Mon Dieu! The bagels of Montreal

A Montreal bagel shop

By Gary Rotto

MONTREAL, Canada — Sometimes you find the Jewish community when you’re not really looking for it.  We were to arrive in Montreal on Friday and I thought it would be nice to attend services.  As a member of a Reconstructionist congregation, I contracted Congregation Dorchei Emet, but discovered that the congregation held its services on Shabbat morning but not on Friday night as we had hoped.  Another congregation,  Shaar Hashomayim, which is a traditional congregation, has a mehitza.  As a progressive who likes to sit prayer with my daughter, that wasn’t going to work. So much for looking for the Jewish community during this trip- or so I thought.

 

On Sunday, Kelila and I decided to take a guided bicycle tour of the neighborhoods of north Montreal.  This would be a great way to learn about how people really live.  Our guide, Frederic, was ready to talk about any of the neighborhoods from the Plateau to the Mile End.    One of our first stops was at a quaint park in the center of the Outremont neighborhood – where we observed several Orthodox Jewish families playing in the park.  It turns out that this neighborhood is home to many Orthodox families.  And Frederic proceeded to talk about the long standing settlement of the Jewish community in Montreal dating back to the 1760’s.

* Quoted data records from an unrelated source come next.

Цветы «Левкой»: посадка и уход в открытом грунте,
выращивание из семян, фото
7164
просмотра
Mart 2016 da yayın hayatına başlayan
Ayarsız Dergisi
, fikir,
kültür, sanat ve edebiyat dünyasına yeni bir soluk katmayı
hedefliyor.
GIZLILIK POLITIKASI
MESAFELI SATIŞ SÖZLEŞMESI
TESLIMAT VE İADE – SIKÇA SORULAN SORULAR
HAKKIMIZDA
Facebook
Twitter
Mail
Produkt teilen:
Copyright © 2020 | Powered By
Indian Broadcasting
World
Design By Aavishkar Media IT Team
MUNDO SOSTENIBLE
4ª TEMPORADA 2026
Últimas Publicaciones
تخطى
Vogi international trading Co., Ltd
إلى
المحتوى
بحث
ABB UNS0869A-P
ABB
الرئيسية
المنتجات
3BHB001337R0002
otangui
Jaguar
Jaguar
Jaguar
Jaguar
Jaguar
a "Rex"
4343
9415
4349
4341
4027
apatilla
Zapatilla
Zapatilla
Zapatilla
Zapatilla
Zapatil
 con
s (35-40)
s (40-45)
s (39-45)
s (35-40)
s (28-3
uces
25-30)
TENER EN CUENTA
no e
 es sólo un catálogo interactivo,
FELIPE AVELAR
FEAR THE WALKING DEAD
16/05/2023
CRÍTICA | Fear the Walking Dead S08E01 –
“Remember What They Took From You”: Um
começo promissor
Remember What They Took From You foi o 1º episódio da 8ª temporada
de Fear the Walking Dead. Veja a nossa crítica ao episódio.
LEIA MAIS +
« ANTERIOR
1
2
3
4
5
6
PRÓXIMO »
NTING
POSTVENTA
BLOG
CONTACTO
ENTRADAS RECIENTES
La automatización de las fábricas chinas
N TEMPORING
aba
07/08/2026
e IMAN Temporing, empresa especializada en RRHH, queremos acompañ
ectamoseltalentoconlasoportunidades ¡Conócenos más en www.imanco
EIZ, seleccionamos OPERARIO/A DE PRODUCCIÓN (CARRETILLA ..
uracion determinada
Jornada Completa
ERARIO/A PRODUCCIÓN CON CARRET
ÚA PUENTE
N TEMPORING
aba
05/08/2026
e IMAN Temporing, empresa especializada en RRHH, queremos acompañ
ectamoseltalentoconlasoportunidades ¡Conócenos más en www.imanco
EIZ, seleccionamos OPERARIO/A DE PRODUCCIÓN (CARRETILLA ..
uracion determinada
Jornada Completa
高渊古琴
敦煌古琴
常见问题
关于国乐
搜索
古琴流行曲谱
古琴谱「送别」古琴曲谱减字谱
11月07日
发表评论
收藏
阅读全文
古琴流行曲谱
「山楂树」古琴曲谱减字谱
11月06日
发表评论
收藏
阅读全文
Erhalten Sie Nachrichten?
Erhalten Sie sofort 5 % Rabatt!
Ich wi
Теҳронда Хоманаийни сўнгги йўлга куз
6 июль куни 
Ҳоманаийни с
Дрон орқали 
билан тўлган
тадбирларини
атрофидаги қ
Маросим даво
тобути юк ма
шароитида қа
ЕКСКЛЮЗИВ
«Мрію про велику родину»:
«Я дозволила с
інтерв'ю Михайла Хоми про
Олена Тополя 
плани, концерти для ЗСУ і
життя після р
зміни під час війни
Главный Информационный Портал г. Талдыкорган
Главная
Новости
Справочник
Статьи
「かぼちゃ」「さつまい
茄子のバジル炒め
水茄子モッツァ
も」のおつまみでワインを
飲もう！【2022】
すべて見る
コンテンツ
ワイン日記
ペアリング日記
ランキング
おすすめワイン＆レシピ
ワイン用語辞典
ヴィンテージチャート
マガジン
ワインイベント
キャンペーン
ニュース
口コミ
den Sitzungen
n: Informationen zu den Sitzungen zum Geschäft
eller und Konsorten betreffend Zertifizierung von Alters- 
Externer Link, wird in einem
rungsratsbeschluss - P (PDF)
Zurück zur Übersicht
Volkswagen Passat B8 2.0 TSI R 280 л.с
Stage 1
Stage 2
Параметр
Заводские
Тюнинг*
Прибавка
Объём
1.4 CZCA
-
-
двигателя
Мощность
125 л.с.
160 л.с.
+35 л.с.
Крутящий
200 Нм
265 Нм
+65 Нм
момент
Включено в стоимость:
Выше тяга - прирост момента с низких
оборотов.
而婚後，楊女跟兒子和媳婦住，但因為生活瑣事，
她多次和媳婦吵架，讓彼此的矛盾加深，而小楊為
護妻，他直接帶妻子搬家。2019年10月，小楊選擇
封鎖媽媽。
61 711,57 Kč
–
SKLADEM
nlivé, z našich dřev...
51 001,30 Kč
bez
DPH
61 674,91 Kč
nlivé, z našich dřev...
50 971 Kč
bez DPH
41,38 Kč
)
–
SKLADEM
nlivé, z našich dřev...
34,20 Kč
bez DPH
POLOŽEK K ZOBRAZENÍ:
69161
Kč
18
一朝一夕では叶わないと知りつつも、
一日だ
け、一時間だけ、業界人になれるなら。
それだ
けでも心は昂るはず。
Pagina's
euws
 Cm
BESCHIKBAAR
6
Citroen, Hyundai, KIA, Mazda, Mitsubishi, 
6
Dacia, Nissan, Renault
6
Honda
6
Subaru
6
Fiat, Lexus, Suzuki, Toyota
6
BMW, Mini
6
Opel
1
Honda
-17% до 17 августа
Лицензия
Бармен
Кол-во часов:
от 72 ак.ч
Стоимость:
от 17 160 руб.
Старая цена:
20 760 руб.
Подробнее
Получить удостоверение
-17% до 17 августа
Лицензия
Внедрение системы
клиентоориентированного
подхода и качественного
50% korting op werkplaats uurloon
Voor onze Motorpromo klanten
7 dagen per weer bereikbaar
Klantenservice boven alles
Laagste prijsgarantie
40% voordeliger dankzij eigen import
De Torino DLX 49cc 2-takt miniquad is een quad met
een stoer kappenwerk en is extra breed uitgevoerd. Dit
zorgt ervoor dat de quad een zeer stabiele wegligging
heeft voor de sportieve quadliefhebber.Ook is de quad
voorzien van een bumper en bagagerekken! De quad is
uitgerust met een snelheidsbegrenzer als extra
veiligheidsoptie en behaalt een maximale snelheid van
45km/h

I recall my Toronto friends Mark and Eileen saying that, at one time, Montreal was the center of the Canadian Jewish community.  But for a while in the 1990s, the Quebec provincial government was dominated by the Quebecois, one of whose political planks was secession from Canada.  Many younger Jews, fearing a backlash against non-French Canadians, relocated to Toronto.  That political flirtation with the Quebecois has long passed and the Montreal Jewish community is much more stable.

 

When we signed up for the tour, we were told that we would stop for coffee and a snack as well as a sandwich lunch.  So we continued through Outremont stopping for our snack – at the St- Viateur Bagel store, a bagel enterprise that was established in 1957 and now operates 24 hours a day.  Frederic educated us about Montreal bagels.  I had never heard of a Montreal Bagel.  Sure, we used to joke that there are New York bagels and bagels from everywhere else.  And that the difference was the New York City water.  End of discussion. But Montreal bagels are made differently.  We could see the sheets of bagels being placed into the brick ovens as has been the custom for decades.  And the taste was slightly sweet. In this case, the difference was not the water but that Montreal bakers add honey to the dough.  Those two differences make a bagel uniquely a Montreal bagel.

 

Outside, we were passed by more frum individuals.  Around the corner from the bagel shop was a Hassidic center.  And it was not the last time that we would spot frum individuals and even non-frum during our tour.  It was just natural anywhere we went.  We spotted a couple of Judaica shops. And on St. Laurent Street were both Schwartz’s and Moises’ restaurants.  Neither is kosher these days, but both have historical significance within the Montreal Jewish community.

 

It turns out that the tour evokes many places noted in the writings of Mordechai Richler, author of The Apprenticeship of Duddy Kravitz.  The bicycle shop, Fitz and Follwell, actually has a walking tour which even more closely uncovers the places about which Richler wrote.   According to the shop’s website, the walking tour includes “key addresses “in what was the “Montreal Jewish ghetto life in the 1930s and 40s – a setting that inspired some of Richler’s best work, and remains a lively creative neighbourhood today.”

So instead of Friday night, it was on a Sunday that our local Jewish experience found us – rather than the other way around.